Task requirements: The answer must consist of every line from the data that holds the string "просмотр".
┌─ Excerpted records
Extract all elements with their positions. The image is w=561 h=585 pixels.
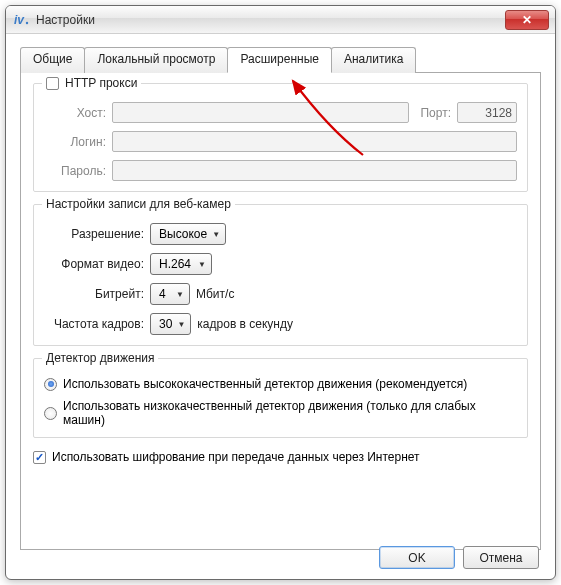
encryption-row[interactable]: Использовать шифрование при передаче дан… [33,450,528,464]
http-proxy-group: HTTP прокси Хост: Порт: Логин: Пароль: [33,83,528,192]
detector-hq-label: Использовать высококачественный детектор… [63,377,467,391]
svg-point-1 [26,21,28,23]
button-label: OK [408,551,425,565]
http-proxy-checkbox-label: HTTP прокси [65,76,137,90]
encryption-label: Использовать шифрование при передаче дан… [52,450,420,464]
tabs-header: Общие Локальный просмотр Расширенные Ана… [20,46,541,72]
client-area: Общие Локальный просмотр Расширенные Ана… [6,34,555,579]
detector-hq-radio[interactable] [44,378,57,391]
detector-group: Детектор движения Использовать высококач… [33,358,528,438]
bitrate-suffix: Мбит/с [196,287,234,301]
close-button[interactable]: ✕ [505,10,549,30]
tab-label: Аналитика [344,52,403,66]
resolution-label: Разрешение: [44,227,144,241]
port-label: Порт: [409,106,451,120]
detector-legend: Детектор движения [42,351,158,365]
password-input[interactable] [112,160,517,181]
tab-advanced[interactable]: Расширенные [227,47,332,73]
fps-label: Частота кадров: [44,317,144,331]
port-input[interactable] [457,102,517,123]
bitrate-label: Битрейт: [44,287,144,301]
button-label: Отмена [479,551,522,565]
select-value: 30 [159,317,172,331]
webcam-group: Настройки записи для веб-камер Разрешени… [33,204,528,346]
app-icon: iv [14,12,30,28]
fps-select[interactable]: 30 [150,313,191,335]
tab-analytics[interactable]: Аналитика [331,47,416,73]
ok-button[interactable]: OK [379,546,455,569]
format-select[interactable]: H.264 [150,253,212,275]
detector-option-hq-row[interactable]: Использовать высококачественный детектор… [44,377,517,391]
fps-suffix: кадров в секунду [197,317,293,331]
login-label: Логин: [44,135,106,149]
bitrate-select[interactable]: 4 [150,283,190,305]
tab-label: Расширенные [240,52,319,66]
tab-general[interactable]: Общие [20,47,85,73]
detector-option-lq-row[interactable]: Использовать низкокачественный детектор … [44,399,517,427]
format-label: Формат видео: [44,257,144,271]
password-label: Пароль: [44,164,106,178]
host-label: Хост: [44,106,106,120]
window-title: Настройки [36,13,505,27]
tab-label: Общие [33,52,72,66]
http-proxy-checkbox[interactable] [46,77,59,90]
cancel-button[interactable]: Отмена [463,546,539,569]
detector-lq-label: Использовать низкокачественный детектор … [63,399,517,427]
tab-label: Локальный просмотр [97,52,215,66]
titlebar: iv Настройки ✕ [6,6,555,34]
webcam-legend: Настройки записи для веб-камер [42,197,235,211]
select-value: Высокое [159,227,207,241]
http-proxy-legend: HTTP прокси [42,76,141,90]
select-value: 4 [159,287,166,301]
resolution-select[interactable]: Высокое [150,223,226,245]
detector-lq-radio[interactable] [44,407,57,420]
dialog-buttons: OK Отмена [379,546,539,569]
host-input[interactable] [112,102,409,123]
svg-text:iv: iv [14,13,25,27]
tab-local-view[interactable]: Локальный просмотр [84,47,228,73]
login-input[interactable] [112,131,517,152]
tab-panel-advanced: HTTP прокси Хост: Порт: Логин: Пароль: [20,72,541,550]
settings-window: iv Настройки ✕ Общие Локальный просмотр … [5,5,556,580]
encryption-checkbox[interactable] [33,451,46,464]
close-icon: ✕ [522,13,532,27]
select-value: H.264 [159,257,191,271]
└─
Answer area:
tabs-header: Общие Локальный просмотр Расширенные Ана… [20,46,541,72]
client-area: Общие Локальный просмотр Расширенные Ана… [6,34,555,579]
tab-label: Локальный просмотр [97,52,215,66]
tab-local-view[interactable]: Локальный просмотр [84,47,228,73]
settings-window: iv Настройки ✕ Общие Локальный просмотр … [5,5,556,580]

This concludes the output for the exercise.